**Entries shown:**
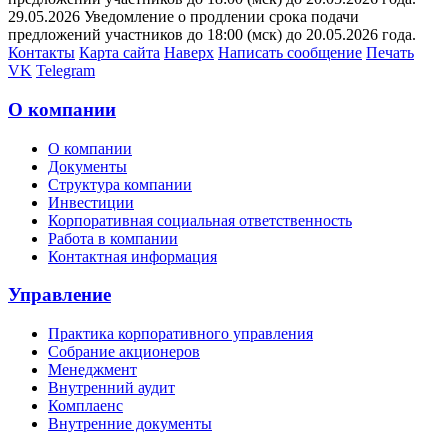
29.05.2026 Уведомление о продлении срока подачи
предложений участников до 18:00 (мск) до 20.05.2026 года.
Контакты
Карта сайта
Наверх
Написать сообщение
Печать
VK
Telegram
О компании
О компании
Документы
Структура компании
Инвестиции
Корпоративная социальная ответственность
Работа в компании
Контактная информация
Управление
Практика корпоративного управления
Собрание акционеров
Менеджмент
Внутренний аудит
Комплаенс
Внутренние документы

**Action item:** Leaving out all lines before the one containing "Контактная информация", copy that line and the rest through the end of the listing above exactly.

**Written reply:**
Контактная информация
Управление
Практика корпоративного управления
Собрание акционеров
Менеджмент
Внутренний аудит
Комплаенс
Внутренние документы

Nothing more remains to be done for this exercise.